Renan Narciso
Pedrosa
*a,
Cesar E. P.
Villegas
c,
A. R.
Rocha
d,
Rodrigo G.
Amorim
b and
Wanderlã L.
Scopel
a
aDepartamento de Física, Universidade Federal do Espírito Santo – UFES, Vitória/ES, Brazil. E-mail: renannarcisopedrosa@gmail.com; wanderla.scopel@ufes.br
bDepartamento de Física, ICEx, Universidade Federal Fluminense – UFF, Volta Redonda/RJ, Brazil. E-mail: rgamorim@id.uff.br
cDepartamento de Ciencias, Universidad Privada del Norte, Lima 15434, Peru. E-mail: cesar.perez@upn.edu.pe
dInstituto de Física Teórica, Universidade Estadual Paulista (UNESP), Rua Dr. Bento T. Ferraz, 271, São Paulo, SP 01140-070, Brazil. E-mail: alexandre.reily@unesp.br
First published on 4th March 2024
2D Janus monolayers exhibit nanoscale asymmetric surface organization along the out-of-plane direction and have recently emerged as a class of 2D materials. In this work, we investigate the energetic, electronic, and optical properties of the vertical van der Waals stack between WSSe and silicene monolayers based on first-principles calculations. The Janus/silicene interface formation is driven by an exothermic process, and charge transfer from the silicene to the Janus monolayer is observed. The intrinsic properties of silicene and Janus are preserved despite the stacking of the parts.
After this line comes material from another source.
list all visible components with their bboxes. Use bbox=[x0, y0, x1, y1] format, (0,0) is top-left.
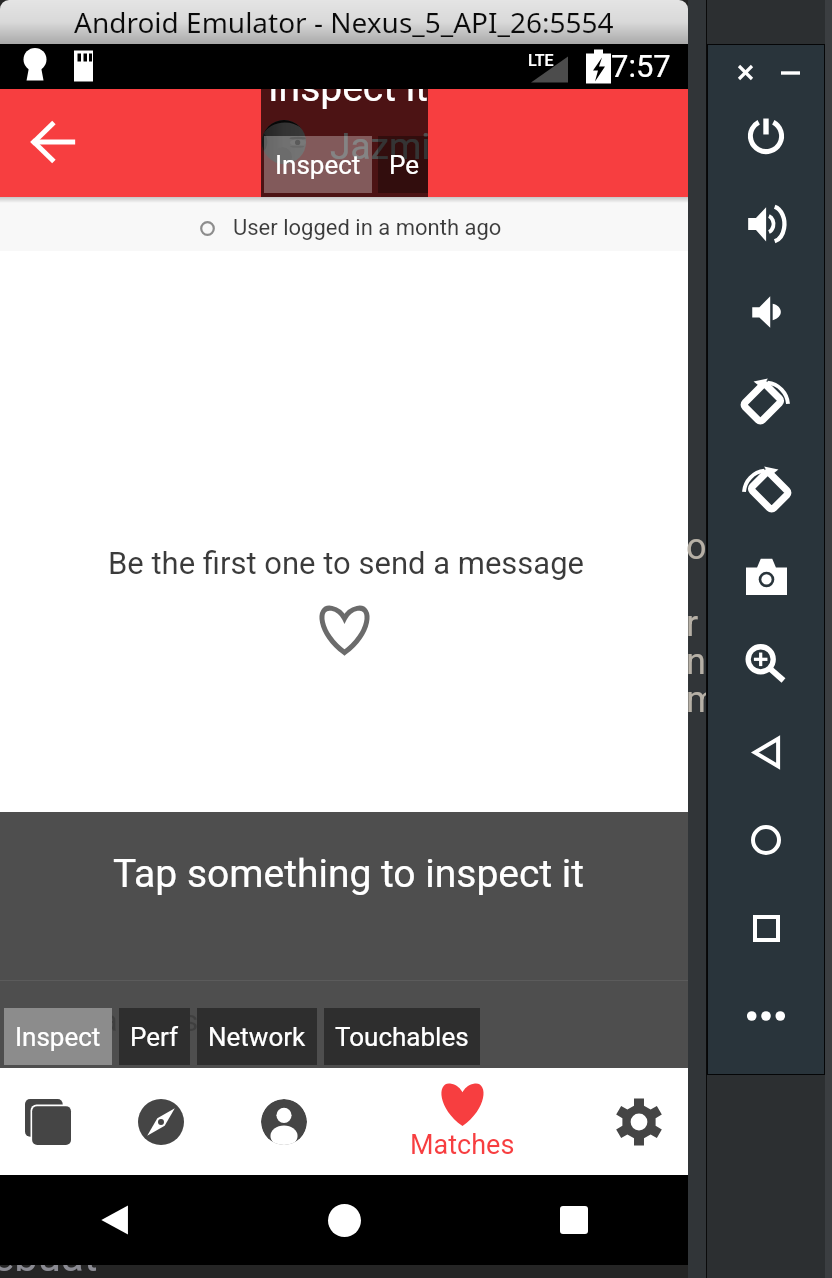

The Bethe–Salpeter equation (BSE) was used to understand the contact influence on the optical absorption spectrum of the vertical interface. Our findings reveal that the power conversion energy (PCE) of the heterostructure is boosted 2.42 times higher than that of the Janus monolayer. Thus, due to its PCE and transparent electrical contact, the heterojunction is a promising candidate for use as a photovoltaic device compared to its counterparts.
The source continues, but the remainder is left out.